As political action, laziness… provides postqualitative inquiry with an additional tool for contributing to social justice via social research. Laziness combats the neoliberal condition in which academic research is situated and might serve as a virtue of postqualitative inquiry.

Ah, yes. The neoliberal condition of modern academia.

To meet social justice commitments, postqualitative inquiry must affirmatively disavow neoliberalism and confront it with new sets of materialist-empiricist toolkits for configuring assemblages in retaliation of the reductionist economic becomings and becoming-economies. We must refute our work. We must become lazy.

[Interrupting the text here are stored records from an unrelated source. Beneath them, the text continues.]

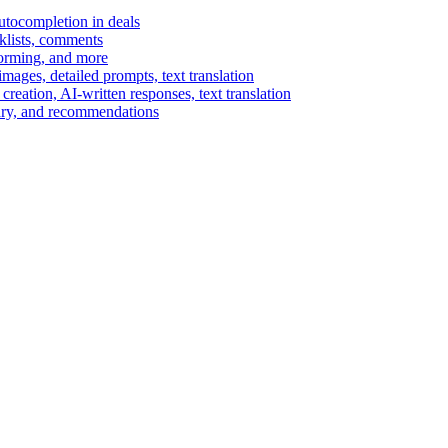
autocompletion in deals
cklists, comments
torming, and more
ages, detailed prompts, text translation
reation, AI-written responses, text translation
mary, and recommendations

The author of this unhappy word-pile, Professor Ryan Evely Gildersleeve, is the department chair of higher education at the University of Denver. To spare you needless exposure to the professor’s prose, Greg Piper of The College Fix offers a handy summary

Unsurprisingly, the professor says the concept of laziness is used to harm poor people, nonwhites, “overweight individuals” and women. But they can also use laziness as a weapon against “the dominant power structure” by, for example, housekeepers “completing the minimum required to keep their jobs” to protest “the subjugation of their profession and personhood.”

Not hoovering under the sofa is, it turns out, a radical act, a feat of protest and empowerment.

The full paper can be perused here. Though I feel I should point out that it’s a wearying thing and may inspire thoughts of self-harm.

When not championing the doing of things in a tardy, half-arsed way, and driving his car back and forth over the English language, Professor Gildersleeve mingles with “historically marginalised communities” and “non-dominant youth,” where his prose and searing insights will no doubt prompt much nodding and the rubbing of many chins.  

The professor’s other contributions to human advancement include The Neoliberal Academy of the Anthropocene and the Retaliation of the Lazy Academic, in which we learn that,

All of our things, whether natural or plastic, share agency with us humans.

Yes, dear readers. Bubble-wrap lives.

And,

Neoliberalism… can be understood as a particularized governmentality of things focused on rendering reality using technologies of hyper-individualism, hyper-surveillance, economic determinations of productivity, and competitive entrepreneurialism.

Something tells me it’s those “economic determinations of productivity” that really chafe the professor’s cheeks, given the customary expectations of competence and usefulness.